3) run each sample analysis
second time indicating a specific sample : Current method: 1) read input data
2) cluster analysis, gender , coverage, etc...
3) run just the specified sample or list of samples
My suggestion: 1) read input data
2) cluster analysis, gender , coverage, etc... > stored as a file in the results folder
3) run each sample analysis
second time indicating a specific sample or sample list :
1) read input data
2a) Check for cluster analysis folder in results > read file
2b) do cluster analysis, gender , coverage, etc... > stored as a file in the results folder
3) run just the sample
in this case from this point forward every time the script was invoked with the same initial inputs, if the cluster analysis file was there that time would be skipped as it would only involve reading the cluster file that was already present in the results folder
Ah, I see.
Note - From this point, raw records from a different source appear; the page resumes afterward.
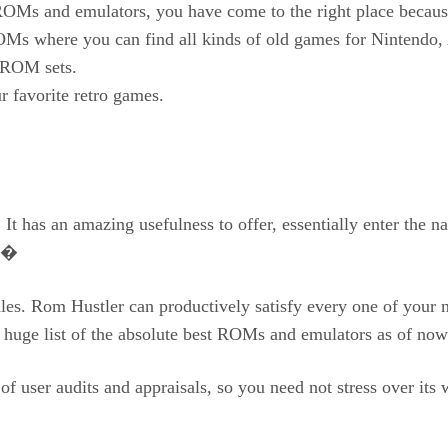
g ROMs and emulators, you have come to the right place bec
OMs where you can find all kinds of old games for Nintendo, A
n ROM sets.
avorite retro games.
It has an amazing usefulness to offer, essentially enter the 
m.�
les. Rom Hustler can productively satisfy every one of your n
a huge list of the absolute best ROMs and emulators as of no
 of user audits and appraisals, so you need not stress over it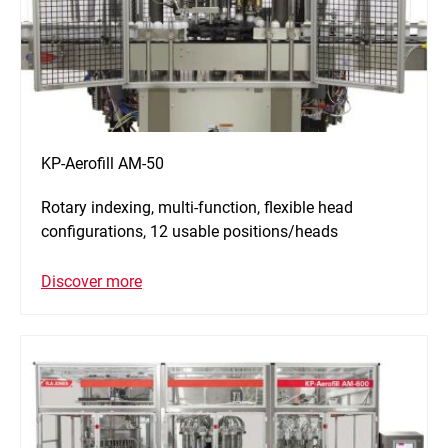
KP-Aerofill AM-50
Rotary indexing, multi-function, flexible head
configurations, 12 usable positions/heads
Discover more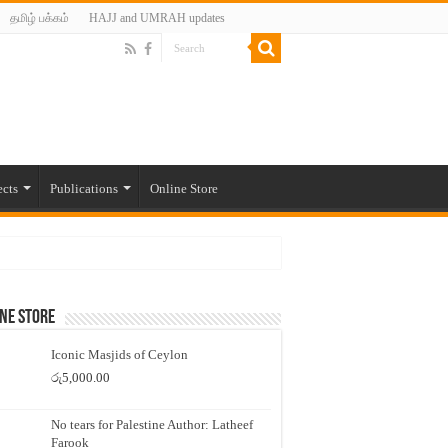
தமிழ் பக்கம்
HAJJ and UMRAH updates
ects
Publications
Online Store
ne Store
Iconic Masjids of Ceylon
රු
5,000.00
No tears for Palestine Author: Latheef
Farook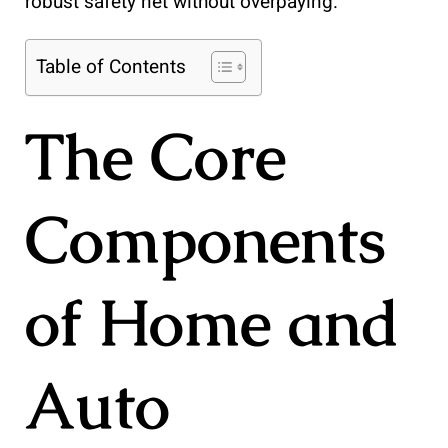
robust safety net without overpaying.
Table of Contents
The Core
Components
of Home and
Auto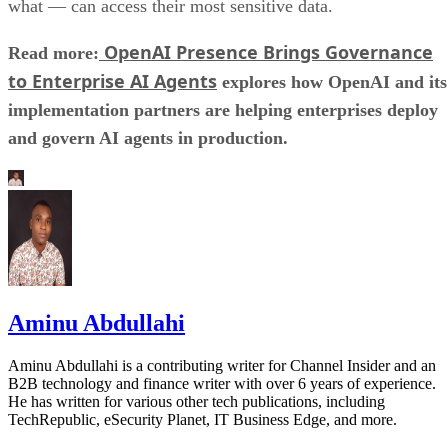
what — can access their most sensitive data.
OpenAI Presence Brings Governance
Read more:
to Enterprise AI Agents
explores how OpenAI and its
implementation partners are helping enterprises deploy
and govern AI agents in production.
Aminu Abdullahi
Aminu Abdullahi is a contributing writer for Channel Insider and an
B2B technology and finance writer with over 6 years of experience.
He has written for various other tech publications, including
TechRepublic, eSecurity Planet, IT Business Edge, and more.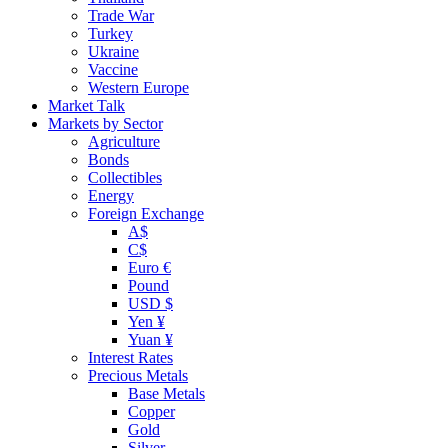
Trade War
Turkey
Ukraine
Vaccine
Western Europe
Market Talk
Markets by Sector
Agriculture
Bonds
Collectibles
Energy
Foreign Exchange
A$
C$
Euro €
Pound
USD $
Yen ¥
Yuan ¥
Interest Rates
Precious Metals
Base Metals
Copper
Gold
Silver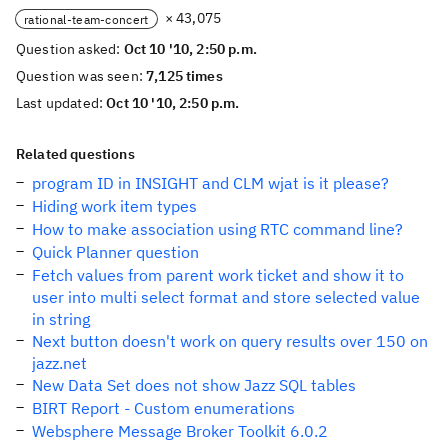
× 43,075
rational-team-concert
Question asked:
Oct 10 '10, 2:50 p.m.
Question was seen:
7,125 times
Last updated:
Oct 10 '10, 2:50 p.m.
Related questions
program ID in INSIGHT and CLM wjat is it please?
Hiding work item types
How to make association using RTC command line?
Quick Planner question
Fetch values from parent work ticket and show it to
user into multi select format and store selected value
in string
Next button doesn't work on query results over 150 on
jazz.net
New Data Set does not show Jazz SQL tables
BIRT Report - Custom enumerations
Websphere Message Broker Toolkit 6.0.2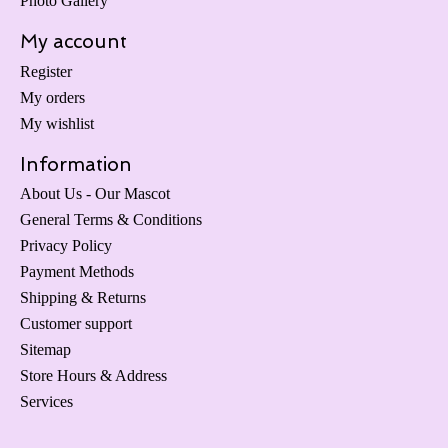
Photo Gallery
My account
Register
My orders
My wishlist
Information
About Us - Our Mascot
General Terms & Conditions
Privacy Policy
Payment Methods
Shipping & Returns
Customer support
Sitemap
Store Hours & Address
Services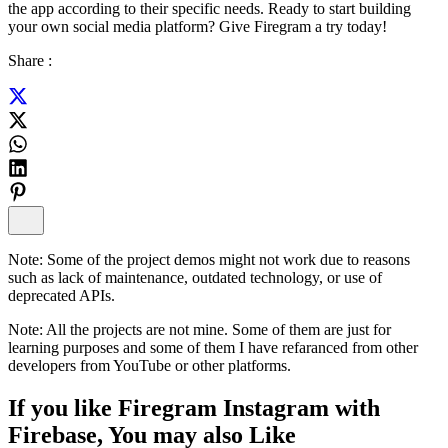
the app according to their specific needs. Ready to start building
your own social media platform? Give Firegram a try today!
Share :
Note:
Some of the project demos might not work due to reasons
such as lack of maintenance, outdated technology, or use of
deprecated APIs.
Note:
All the projects are not mine. Some of them are just for
learning purposes and some of them I have refaranced from other
developers from YouTube or other platforms.
If you like
Firegram Instagram with
Firebase
, You may also
Like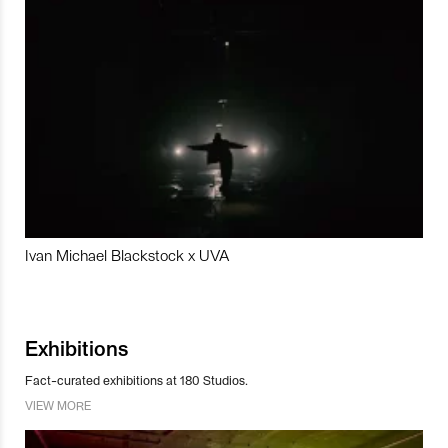
Ivan Michael Blackstock x UVA
Exhibitions
Fact-curated exhibitions at 180 Studios.
VIEW MORE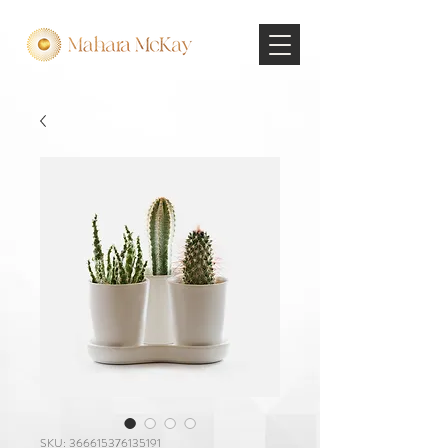
SKU: 366615376135191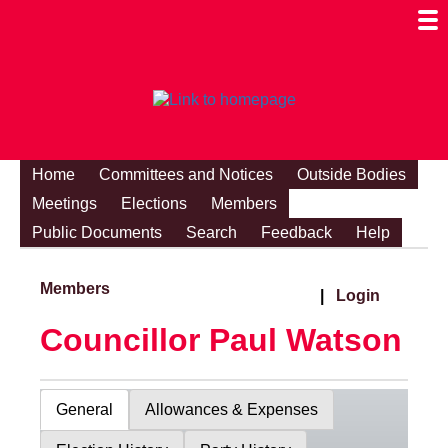
Togg
Mobi
Men
Visibi
Home
Committees and Notices
Outside Bodies
Meetings
Elections
Members
Public Documents
Search
Feedback
Help
Members
|
Login
Councillor Paul Watson
General
Allowances & Expenses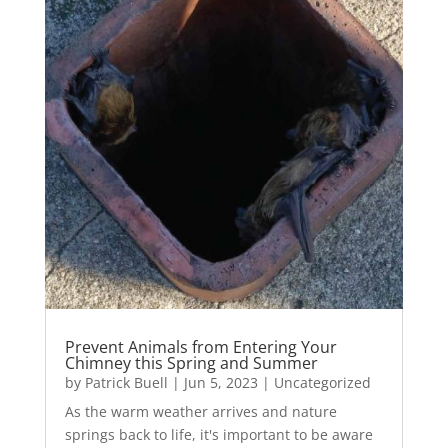
Prevent Animals from Entering Your
Chimney this Spring and Summer
by
Patrick Buell
|
Jun 5, 2023
|
Uncategorized
As the warm weather arrives and nature
springs back to life, it's important to be aware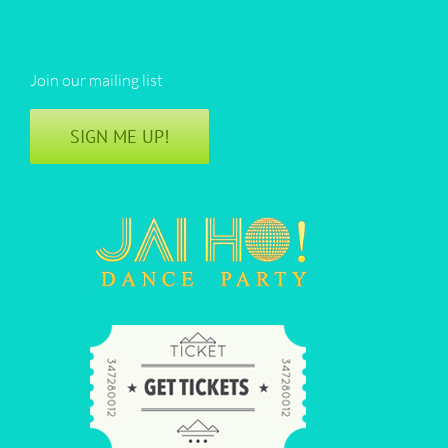
Join our mailing list
SIGN ME UP!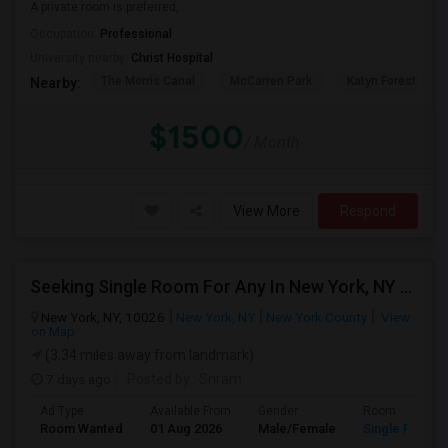
A private room is preferred,...
Occupation:
Professional
University nearby:
Christ Hospital
The Morris Canal
McCarren Park
Katyn Forest Mas
Nearby:
$1500
/ Month
View More
Respond
Seeking Single Room For Any In New York, NY - Up To $1000 - Shared Bath
New York, NY, 10026
New York, NY
New York County
View
on Map
(3.34 miles away from landmark)
7 days ago
Posted by
: Sriram
Ad Type
Available From
Gender
Room
Room Wanted
01 Aug 2026
Male/Female
Single Room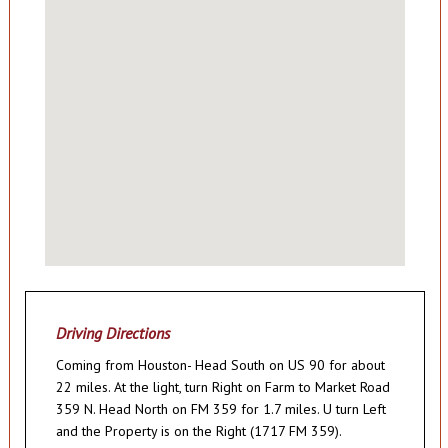
Driving Directions
Coming from Houston- Head South on US 90 for about
22 miles. At the light, turn Right on Farm to Market Road
359 N. Head North on FM 359 for 1.7 miles. U turn Left
and the Property is on the Right (1717 FM 359).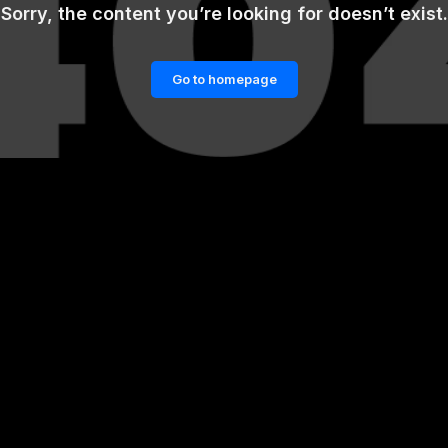
Sorry, the content you’re looking for doesn’t exist.
Go to homepage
That's why I did not pack this tool as R package =) You may add "save.image()" to the beginning of https://github.com/imgag/ClinCNV/blob/master/germline/germlineSolver.R file and then use "load(name_of_saved_image)" and run just
germlineSolver.Rscript with another
opt$normalSamplevalue. Somehow, libraries from the beginning of the main script have to be loaded too.
I used this mode for initial tuning of parameters / debugging , at the end, when you establish your parameters, you won't need this intermediate saving of the file. Once you add a new sample or remove a sample, you need to recalculate everything anyways.
Hi, My question regarding the somatic CNV is that can we prioritize them according to their functional consequences which correlate to their parameter by this tool.
I am asking because after knowing the CNVs how to use them in a biological context?